Si je raconte cela, après
l'introduction de ce texte, c'est parce que j'ai compris alors
quelque chose d'important. C'est que divers pans a priori distincts
de ma vie étaient en fait reliés. La difficulté à trouver une
configuration professionnelle qui me permettrait de partir vivre près
de l’Émerveillée en ses terres, tous ces projets que je ne
parviens à développer comme je le voudrais : les consultations
de Tarot, les contes et ce nouveau spectacle dont je n'ai pour
l'heure encore pas parlé, cet en-sauvagement social qui me fait me
retirer un peu du monde, ces difficultés financières qui me mettent
dans divers empêchements... Comme si ce temps d'attente de la mort à
venir imposait son tempo. Un tempo lent, profond, souterrain, dense
et lourd. Comme si cette attente faisait contagion et recouvrait tout
de son linceul, comme le silence après la neige.
Il ne s'agit pas de
n'importe quelle mort. Il s'agit de celle de ma mère. Oh non pas que
j'eusse avec elle une relation idyllique ! Nous eûmes elle et
moi une relation complexe et douloureuse. Mais là, où son départ
semble approcher, une part de moi entre comme en résonance
empathique avec elle. Comme un ultime travail qu'elle et moi aurions
à faire.
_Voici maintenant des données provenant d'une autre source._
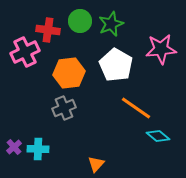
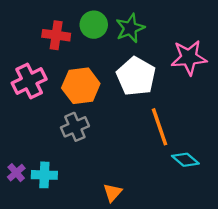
pink cross: (25, 52) -> (29, 81), moved
orange line: (136, 108) -> (159, 127), turned 36

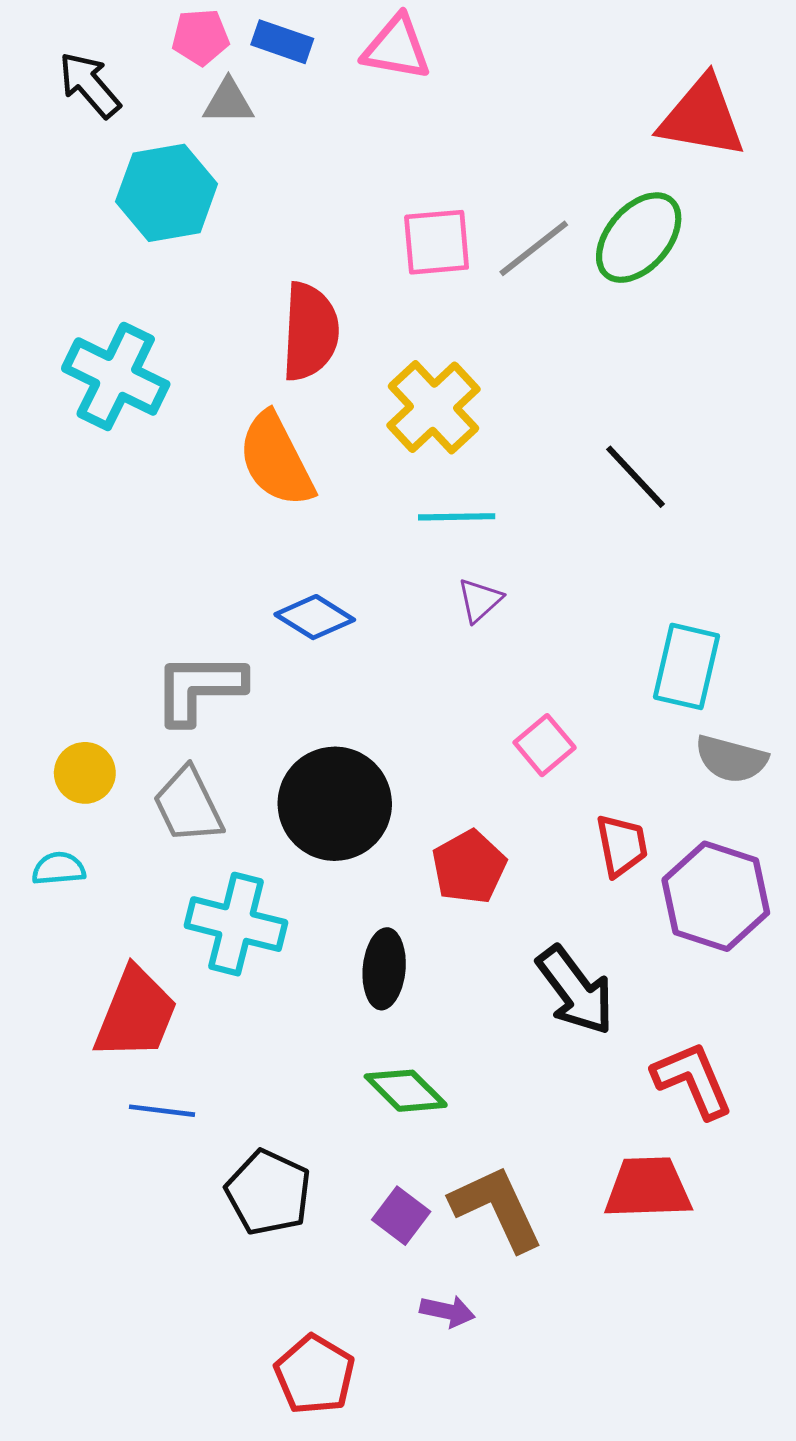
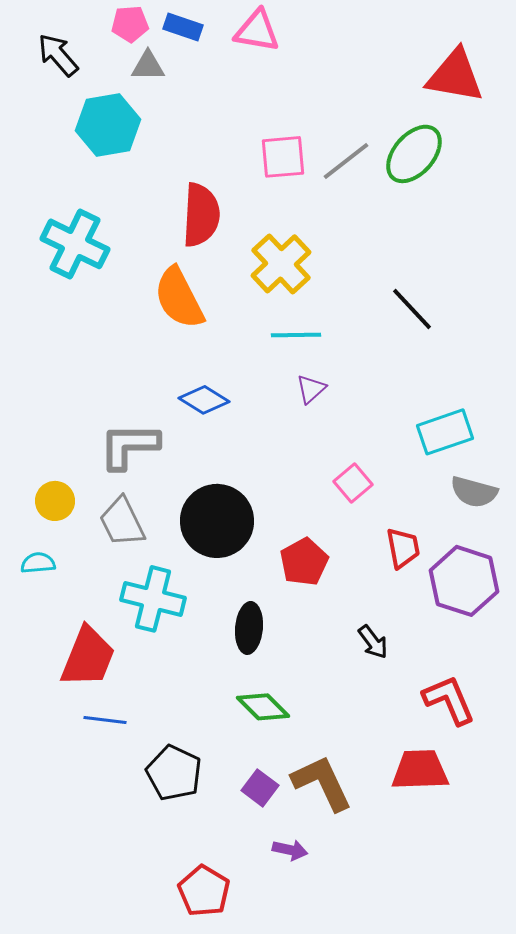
cyan rectangle: (686, 666) -> (445, 432), turned 58
black arrow: (575, 990) -> (373, 642), size x0.6

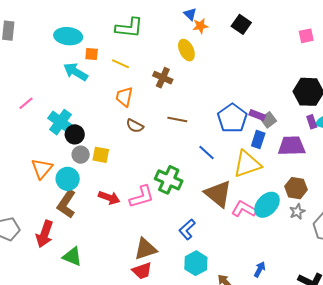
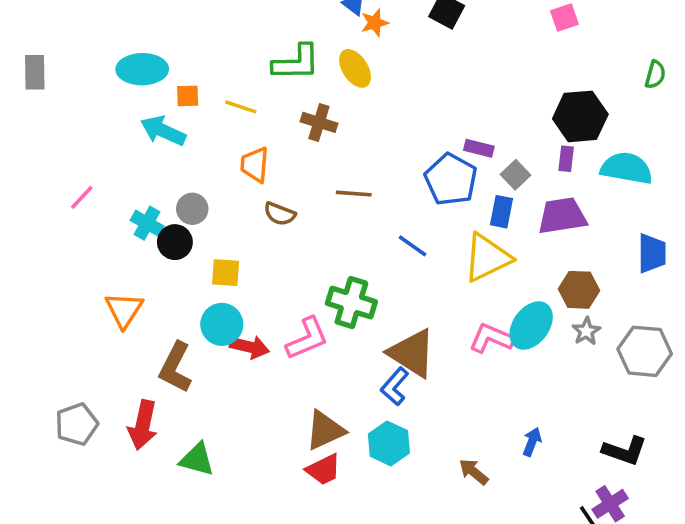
green L-shape: (129, 28) -> (296, 63), moved
purple rectangle: (257, 115) -> (479, 148), moved
cyan cross: (60, 122) -> (147, 223), size x0.7
purple rectangle: (312, 122) -> (566, 159), moved, turned 32
gray circle: (81, 155) -> (192, 209), moved
cyan circle: (68, 179) -> (222, 324), moved
brown triangle: (218, 194) -> (412, 353), moved
cyan hexagon: (196, 263) -> (389, 443), moved

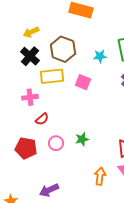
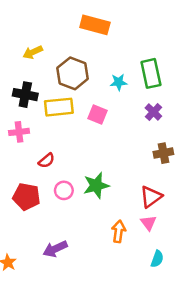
black cross: (30, 56) -> (25, 95), moved, turned -30
pink cross: (30, 97) -> (19, 132), moved
green star: (82, 139) -> (96, 185), size x1.5

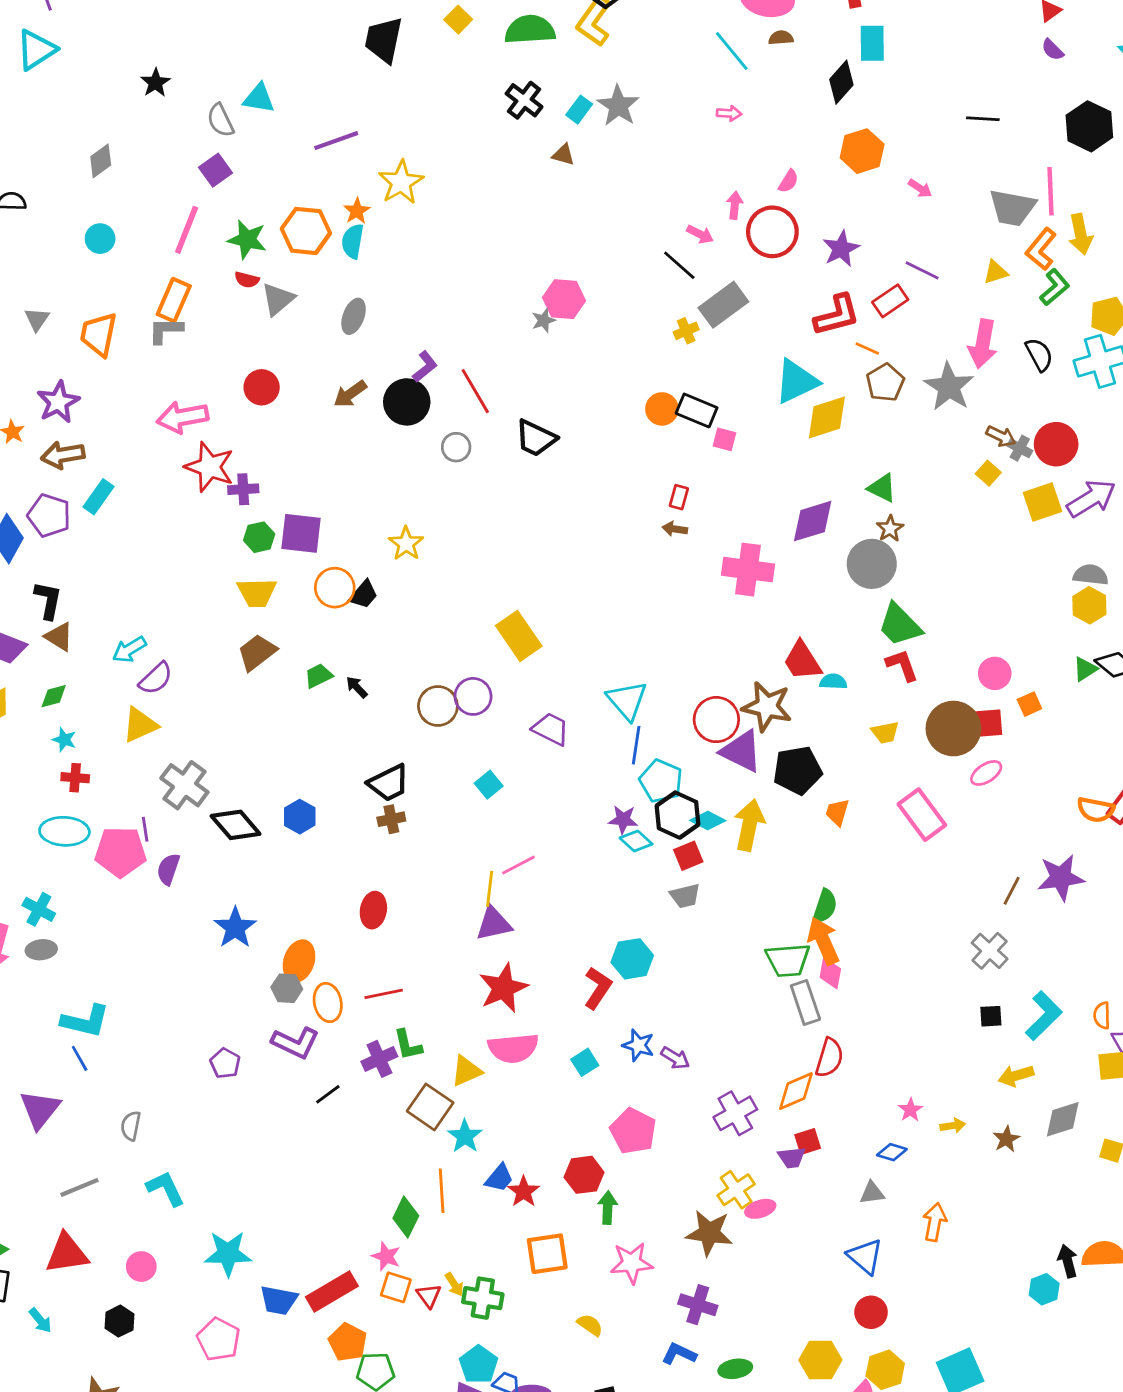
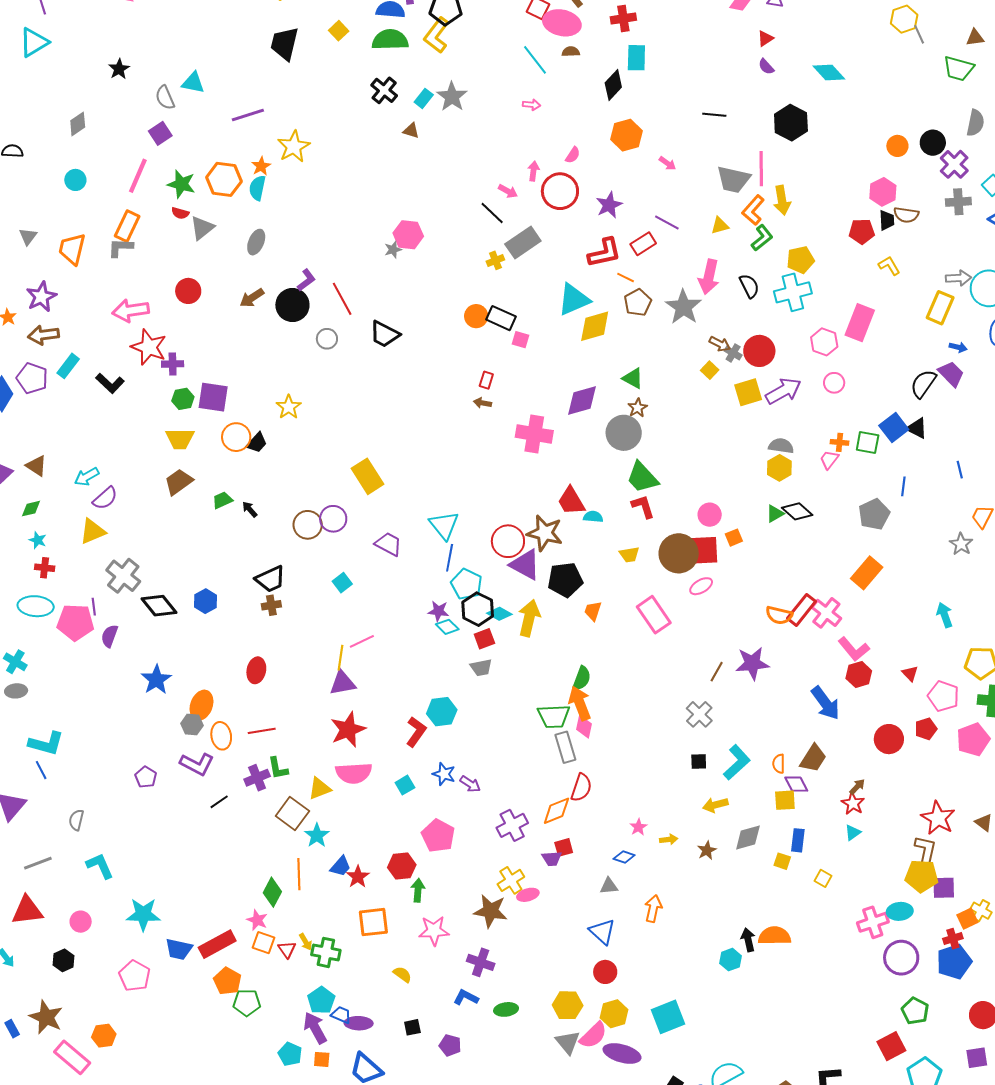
black L-shape: (48, 600) -> (110, 383), moved, turned 120
red square: (988, 723) -> (704, 550), size x1.4

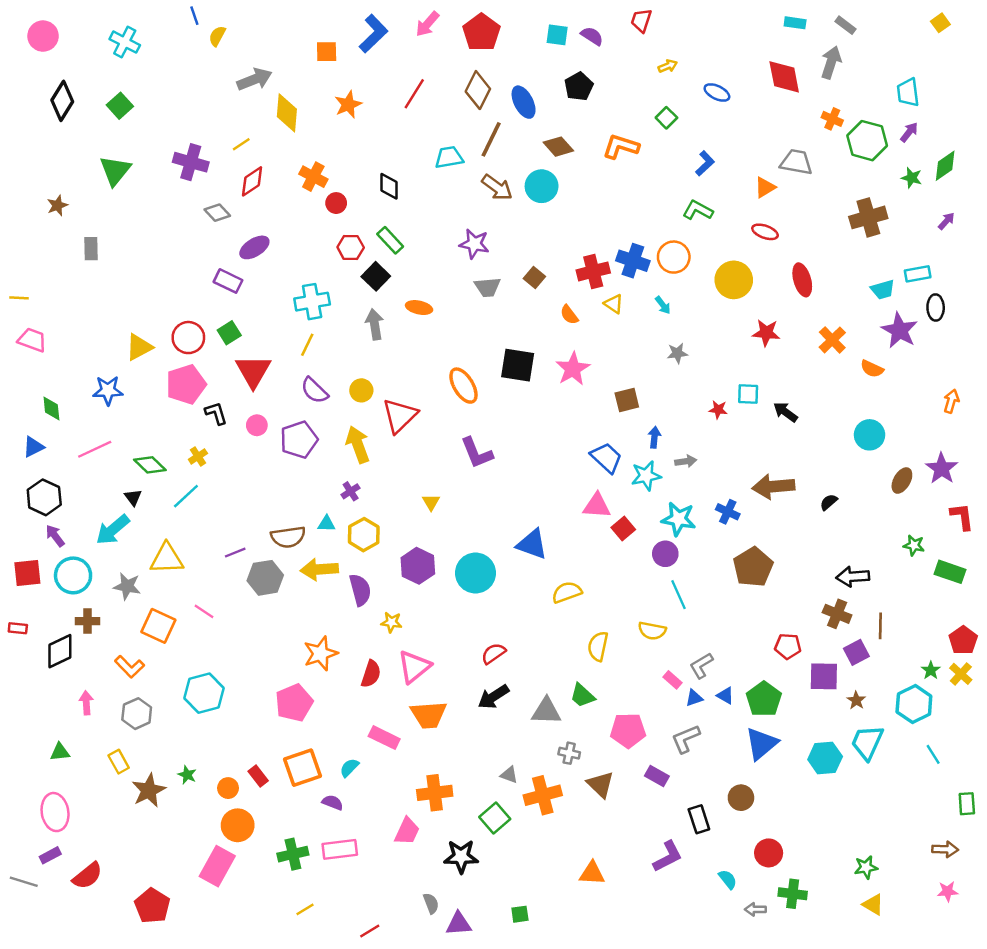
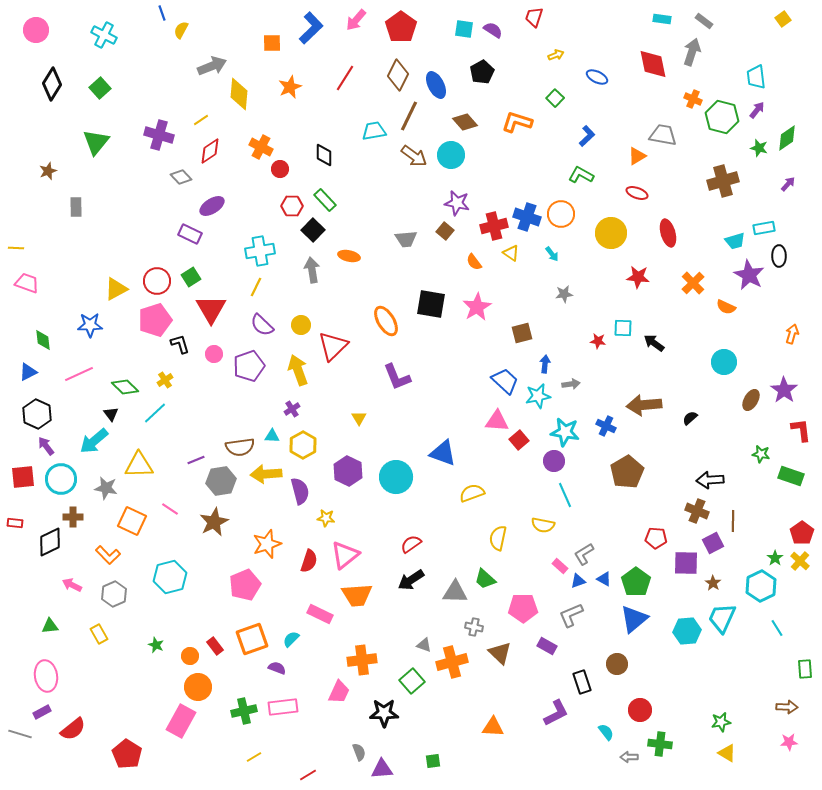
purple star: (474, 244) -> (457, 203), moved
pink arrow: (86, 703) -> (72, 585), turned -60
brown star: (149, 790) -> (214, 522), moved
Quelque chose qui n'est pas de l'ordre de la rationalité
psychique, mais d'un travail d'âmes qu'il nous reviendrait
d'accomplir.
Ce travail, je le laisse
pour l'heure dans le secret des choses. C'est là qu'il doit être,
car ces choses ont besoin de mystère comme une voiture d'essence. Je
ne sais les raisons objectives qui m'incitent à faire ce travail. Je
sais simplement qu'il me revient de passer par là comme si ce deuil
à préparer, cet accompagnement à effectuer, devait me permettre de
m'émanciper de bien des ombres qui rôdent depuis tant d'années et
comme si le départ d'une âme pouvait permettre à la mienne de
prendre un autre envol, une fois désentravée des liens qui
l'empêchaient...
Et puis, pour terminer ce
texte, cette phrase tirée d'un livre absolument magnifique d'une
« femme-medicine » amérindienne, Brooke Medicine Eagle
(« Marcher sur le chemin sacré de la femme bison blanc »
aux éditions Vega) : « La qualité de présence que
j'apportais dans une situation était directement proportionnelle à
celle que je pouvais en recevoir ». Et c'est bien de cela qu'il
s'agit ; travailler sur la qualité de notre présence afin que
nous puissions recevoir de chaque événement ce que nous avons
besoin d'en apprendre dans sa plus parfaite expression.
OH.
RépondreSupprimerEt bien quelle chance qu'on t'ai appelé, déjà, pour te prévenir.
Et quelle chance ce chemin qui arrive, continue.
La mort de la mère, du dernier parent, est un tel évènement, rien ne peut penser, comprendre, ce qu'il enfantera dans notre vie. C'est ce que j'ai vécu en tout cas. Nous ne maîtrisons rien, et tout ce qui était en place se met à être et à acter, comme une marionnette endormie en nous qui s'anime. Elle attend le Jour. Uniquement le Jour, rien avant ne peut être. Un tournant ne tourne que quand cela tourne sur la route et qu'on ne voit pas ce qui apparaît au delà.